• _Requirement_
Across the records below, how many lines include the string "collapse"? State the number and nothing more.

• _Provided data_
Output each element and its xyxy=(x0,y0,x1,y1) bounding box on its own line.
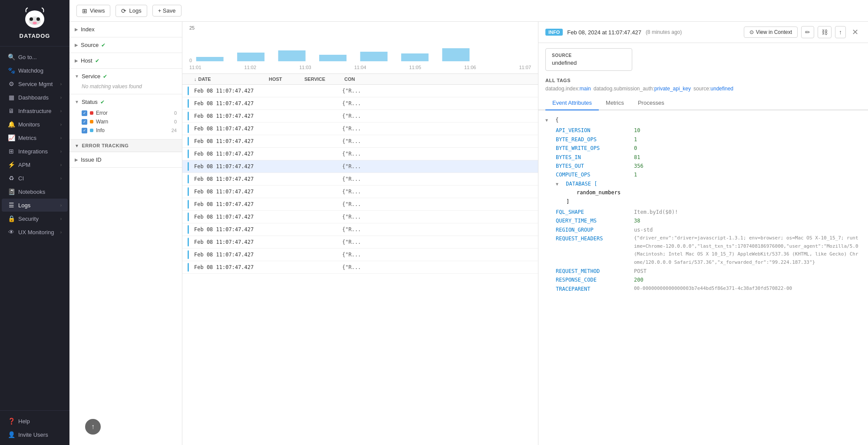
filter-status-warn[interactable]: Warn 0 xyxy=(82,117,177,126)
close-button[interactable]: ✕ xyxy=(849,27,861,38)
log-row[interactable]: Feb 08 11:07:47.427 {"R... xyxy=(182,148,538,160)
col-content-header: CON xyxy=(344,76,533,82)
check-icon: ✔ xyxy=(103,73,107,80)
log-row[interactable]: Feb 08 11:07:47.427 {"R... xyxy=(182,211,538,223)
filter-issue-id-header[interactable]: ▶ Issue ID xyxy=(75,156,177,164)
filter-service: ▼ Service ✔ No matching values found xyxy=(69,69,182,94)
filter-index-header[interactable]: ▶ Index xyxy=(75,25,177,33)
tab-processes[interactable]: Processes xyxy=(631,96,671,110)
security-icon: 🔒 xyxy=(8,215,15,222)
monitors-icon: 🔔 xyxy=(8,121,15,128)
log-row[interactable]: Feb 08 11:07:47.427 {"R... xyxy=(182,97,538,110)
chevron-right-icon: › xyxy=(60,176,62,181)
sidebar-item-notebooks[interactable]: 📓 Notebooks xyxy=(2,185,68,198)
view-in-context-button[interactable]: ⊙ View in Context xyxy=(744,27,798,38)
sidebar-item-apm[interactable]: ⚡ APM › xyxy=(2,158,68,171)
log-row[interactable]: Feb 08 11:07:47.427 {"R... xyxy=(182,85,538,97)
filter-host-header[interactable]: ▶ Host ✔ xyxy=(75,56,177,65)
json-row-fql-shape: FQL_SHAPE Item.byId($0)! xyxy=(556,208,861,216)
svg-point-5 xyxy=(36,17,40,21)
svg-rect-7 xyxy=(196,57,224,61)
views-button[interactable]: ⊞ Views xyxy=(76,5,110,17)
filter-service-header[interactable]: ▼ Service ✔ xyxy=(75,72,177,80)
edit-button[interactable]: ✏ xyxy=(801,26,814,38)
apm-icon: ⚡ xyxy=(8,161,15,168)
log-row[interactable]: Feb 08 11:07:47.427 {"R... xyxy=(182,110,538,123)
col-date-header[interactable]: ↓ DATE xyxy=(194,76,264,82)
sidebar-item-invite-users[interactable]: 👤 Invite Users xyxy=(2,428,68,441)
log-level-indicator xyxy=(188,187,189,196)
log-row[interactable]: Feb 08 11:07:47.427 {"R... xyxy=(182,223,538,236)
svg-point-1 xyxy=(28,13,33,17)
sidebar-item-monitors[interactable]: 🔔 Monitors › xyxy=(2,118,68,131)
col-host-header: HOST xyxy=(269,76,299,82)
log-row[interactable]: Feb 08 11:07:47.427 {"R... xyxy=(182,160,538,173)
sidebar-item-infrastructure[interactable]: 🖥 Infrastructure › xyxy=(2,104,68,117)
link-button[interactable]: ⛓ xyxy=(818,26,832,38)
chevron-down-icon: ▼ xyxy=(75,74,79,79)
sidebar-item-watchdog[interactable]: 🐾 Watchdog xyxy=(2,64,68,77)
sidebar-item-integrations[interactable]: ⊞ Integrations › xyxy=(2,145,68,158)
detail-panel: INFO Feb 08, 2024 at 11:07:47.427 (8 min… xyxy=(538,22,868,445)
sidebar-item-goto[interactable]: 🔍 Go to... xyxy=(2,50,68,63)
collapse-btn[interactable]: ▼ xyxy=(556,180,561,188)
help-icon: ❓ xyxy=(8,418,15,425)
infra-icon: 🖥 xyxy=(8,107,15,114)
logs-button[interactable]: ⟳ Logs xyxy=(116,5,147,17)
all-tags-label: ALL TAGS xyxy=(545,78,861,83)
log-row[interactable]: Feb 08 11:07:47.427 {"R... xyxy=(182,135,538,148)
chevron-right-icon: › xyxy=(60,203,62,208)
chevron-right-icon: ▶ xyxy=(75,27,78,32)
filter-status: ▼ Status ✔ Error 0 Warn 0 xyxy=(69,94,182,139)
sidebar-item-logs[interactable]: ☰ Logs › xyxy=(2,199,68,212)
tab-event-attributes[interactable]: Event Attributes xyxy=(545,96,599,110)
filter-status-info[interactable]: Info 24 xyxy=(82,126,177,135)
tab-metrics[interactable]: Metrics xyxy=(599,96,631,110)
log-row[interactable]: Feb 08 11:07:47.427 {"R... xyxy=(182,198,538,211)
error-checkbox[interactable] xyxy=(82,110,87,116)
sidebar-item-ci[interactable]: ♻ CI › xyxy=(2,172,68,185)
sidebar-item-ux-monitoring[interactable]: 👁 UX Monitoring › xyxy=(2,226,68,239)
log-row[interactable]: Feb 08 11:07:47.427 {"R... xyxy=(182,261,538,274)
share-button[interactable]: ↑ xyxy=(835,26,846,38)
chevron-right-icon: › xyxy=(60,136,62,140)
log-row[interactable]: Feb 08 11:07:47.427 {"R... xyxy=(182,123,538,135)
filter-source-header[interactable]: ▶ Source ✔ xyxy=(75,41,177,49)
error-tracking-section[interactable]: ▼ ERROR TRACKING xyxy=(69,139,182,152)
log-table-header: ↓ DATE HOST SERVICE CON xyxy=(182,74,538,85)
chevron-right-icon: ▶ xyxy=(75,157,78,162)
filter-status-header[interactable]: ▼ Status ✔ xyxy=(75,98,177,106)
sidebar-nav: 🔍 Go to... 🐾 Watchdog ⚙ Service Mgmt › ▦… xyxy=(0,46,69,410)
log-row[interactable]: Feb 08 11:07:47.427 {"R... xyxy=(182,173,538,186)
tag-item: datadog.submission_auth:private_api_key xyxy=(594,86,691,92)
ci-icon: ♻ xyxy=(8,175,15,182)
sidebar-item-metrics[interactable]: 📈 Metrics › xyxy=(2,131,68,144)
dashboards-icon: ▦ xyxy=(8,94,15,101)
sidebar-item-service-mgmt[interactable]: ⚙ Service Mgmt › xyxy=(2,77,68,90)
filter-status-body: Error 0 Warn 0 Info 24 xyxy=(75,106,177,136)
error-dot xyxy=(90,111,93,115)
info-checkbox[interactable] xyxy=(82,128,87,133)
save-button[interactable]: + Save xyxy=(152,5,182,17)
check-icon: ✔ xyxy=(100,99,105,105)
json-row-bytes-out: BYTES_OUT 356 xyxy=(556,162,861,170)
scroll-up-button[interactable]: ↑ xyxy=(85,419,101,435)
chevron-right-icon: › xyxy=(60,216,62,221)
main-content: ⊞ Views ⟳ Logs + Save ▶ Index ▶ xyxy=(69,0,868,445)
sidebar-item-dashboards[interactable]: ▦ Dashboards › xyxy=(2,91,68,104)
detail-ago: (8 minutes ago) xyxy=(646,29,682,35)
collapse-btn[interactable]: ▼ xyxy=(545,116,551,124)
sidebar-item-security[interactable]: 🔒 Security › xyxy=(2,212,68,225)
warn-checkbox[interactable] xyxy=(82,119,87,125)
json-row-database: ▼ DATABASE [ xyxy=(556,179,861,188)
log-row[interactable]: Feb 08 11:07:47.427 {"R... xyxy=(182,186,538,198)
chevron-right-icon: › xyxy=(60,230,62,235)
log-row[interactable]: Feb 08 11:07:47.427 {"R... xyxy=(182,236,538,249)
filter-status-error[interactable]: Error 0 xyxy=(82,109,177,117)
svg-rect-10 xyxy=(319,55,347,61)
sidebar-item-help[interactable]: ❓ Help xyxy=(2,415,68,428)
chevron-right-icon: › xyxy=(60,95,62,100)
svg-point-6 xyxy=(33,22,37,24)
log-row[interactable]: Feb 08 11:07:47.427 {"R... xyxy=(182,249,538,261)
json-row-byte-write-ops: BYTE_WRITE_OPS 0 xyxy=(556,144,861,153)
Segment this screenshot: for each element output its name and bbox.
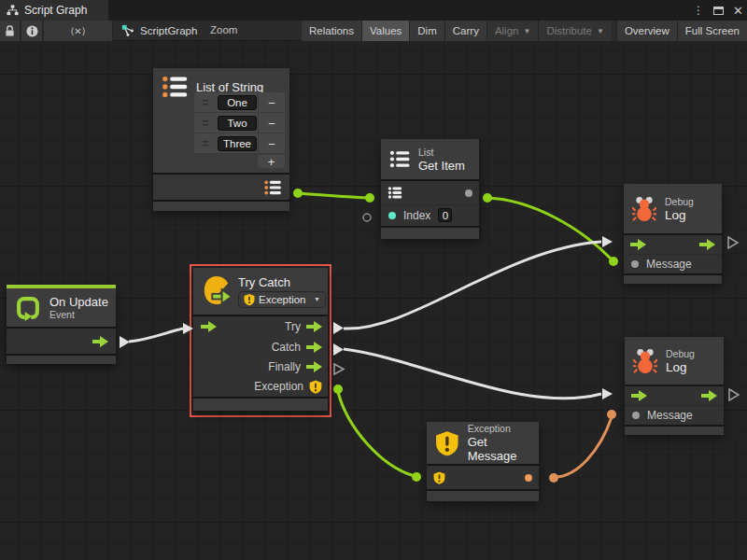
list-item-input[interactable]: One <box>218 95 257 110</box>
relations-button[interactable]: Relations <box>301 21 361 41</box>
exception-port-label: Exception <box>254 380 303 393</box>
try-port-label: Try <box>285 320 301 333</box>
node-title: Try Catch <box>238 275 326 289</box>
node-get-message[interactable]: Exception Get Message <box>427 422 539 501</box>
code-view-icon: ⟨✕⟩ <box>70 26 85 36</box>
flow-input-port[interactable] <box>201 321 217 332</box>
warning-shield-icon <box>435 429 459 457</box>
index-value-input[interactable]: 0 <box>438 208 452 222</box>
catch-port-label: Catch <box>272 341 301 354</box>
exception-type-dropdown[interactable]: Exception ▼ <box>238 291 326 308</box>
remove-item-button[interactable]: − <box>258 92 285 113</box>
full-screen-button[interactable]: Full Screen <box>677 21 747 41</box>
message-input-port[interactable] <box>631 260 639 268</box>
exception-output-port[interactable] <box>309 380 322 394</box>
node-title: Log <box>666 360 695 374</box>
drag-handle[interactable]: = <box>194 96 217 109</box>
string-list-editor: = One − = Two − = Three − + <box>194 92 285 154</box>
align-dropdown[interactable]: Align ▼ <box>486 21 539 41</box>
distribute-dropdown[interactable]: Distribute ▼ <box>538 21 612 41</box>
flow-output-port[interactable] <box>699 239 715 250</box>
node-title: Get Message <box>468 435 539 463</box>
chevron-down-icon: ▼ <box>314 296 320 302</box>
close-icon[interactable]: ✕ <box>733 5 743 17</box>
node-debug-log-top[interactable]: Debug Log Message <box>624 184 722 284</box>
on-update-loop-icon <box>15 295 41 321</box>
try-flow-output-port[interactable] <box>306 321 322 332</box>
node-try-catch[interactable]: Try Catch Exception ▼ <box>193 268 328 411</box>
add-item-button[interactable]: + <box>258 154 285 168</box>
flow-input-port[interactable] <box>630 239 646 250</box>
node-on-update[interactable]: On Update Event <box>7 285 116 364</box>
info-icon <box>26 25 38 37</box>
info-button[interactable] <box>21 21 43 41</box>
item-output-port[interactable] <box>465 189 472 197</box>
catch-flow-output-port[interactable] <box>306 342 322 353</box>
lock-icon <box>5 25 15 37</box>
list-item-input[interactable]: Three <box>218 136 257 151</box>
index-label: Index <box>403 209 430 222</box>
flow-output-port[interactable] <box>92 336 108 347</box>
message-input-port[interactable] <box>632 412 640 419</box>
list-icon <box>162 76 188 98</box>
drag-handle[interactable]: = <box>194 117 217 130</box>
list-item-row: = Three − <box>194 133 285 154</box>
node-category: Debug <box>665 196 694 208</box>
script-graph-window: Script Graph ⋮ ✕ ⟨✕⟩ <box>0 0 747 560</box>
remove-item-button[interactable]: − <box>258 113 285 133</box>
zoom-label: Zoom <box>210 24 237 35</box>
dropdown-value: Exception <box>259 294 306 305</box>
title-bar: Script Graph ⋮ ✕ <box>0 0 747 21</box>
window-menu-icon[interactable]: ⋮ <box>693 4 704 17</box>
maximize-icon[interactable] <box>713 7 724 15</box>
bug-icon <box>632 195 656 223</box>
finally-flow-output-port[interactable] <box>306 361 322 372</box>
bug-icon <box>633 347 657 375</box>
list-item-row: = Two − <box>194 113 285 133</box>
list-item-input[interactable]: Two <box>218 116 257 131</box>
message-label: Message <box>646 258 692 271</box>
script-graph-icon <box>121 24 134 37</box>
lock-button[interactable] <box>0 21 21 41</box>
carry-button[interactable]: Carry <box>444 21 486 41</box>
overview-button[interactable]: Overview <box>616 21 677 41</box>
chevron-down-icon: ▼ <box>523 27 530 35</box>
node-title: Get Item <box>418 159 465 173</box>
node-debug-log-bottom[interactable]: Debug Log Message <box>625 337 724 435</box>
list-icon <box>389 150 410 168</box>
list-item-row: = One − <box>194 92 285 113</box>
node-category: Exception <box>468 423 539 435</box>
node-list-of-string[interactable]: List of String = One − = Two − = Three − <box>153 68 289 211</box>
breadcrumb-label: ScriptGraph <box>140 25 197 36</box>
flow-input-port[interactable] <box>631 390 647 401</box>
node-category: List <box>418 147 465 159</box>
tab-title: Script Graph <box>24 4 87 17</box>
flow-output-port[interactable] <box>701 390 717 401</box>
graph-toolbar: ⟨✕⟩ ScriptGraph Zoom 1x Relations Values… <box>0 21 747 41</box>
try-catch-icon <box>202 275 232 307</box>
node-category: Event <box>49 309 108 321</box>
dim-button[interactable]: Dim <box>409 21 444 41</box>
index-input-port[interactable] <box>388 212 396 219</box>
remove-item-button[interactable]: − <box>258 133 285 154</box>
list-output-port[interactable] <box>263 180 282 195</box>
finally-port-label: Finally <box>268 360 301 373</box>
chevron-down-icon: ▼ <box>597 27 604 35</box>
values-button[interactable]: Values <box>361 21 409 41</box>
drag-handle[interactable]: = <box>194 137 217 150</box>
list-input-port[interactable] <box>388 187 402 199</box>
node-category: Debug <box>666 348 695 360</box>
breadcrumb[interactable]: ScriptGraph <box>121 21 197 41</box>
message-label: Message <box>647 409 693 422</box>
message-output-port[interactable] <box>525 474 532 482</box>
node-get-item[interactable]: List Get Item Index 0 <box>381 139 479 239</box>
exception-input-port[interactable] <box>433 471 445 484</box>
node-title: On Update <box>49 295 108 309</box>
warning-shield-icon <box>244 293 255 306</box>
graph-hierarchy-icon <box>7 5 19 16</box>
code-view-button[interactable]: ⟨✕⟩ <box>44 21 113 41</box>
node-title: Log <box>665 208 694 222</box>
tab-script-graph[interactable]: Script Graph <box>0 0 108 21</box>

• _Written solution_
2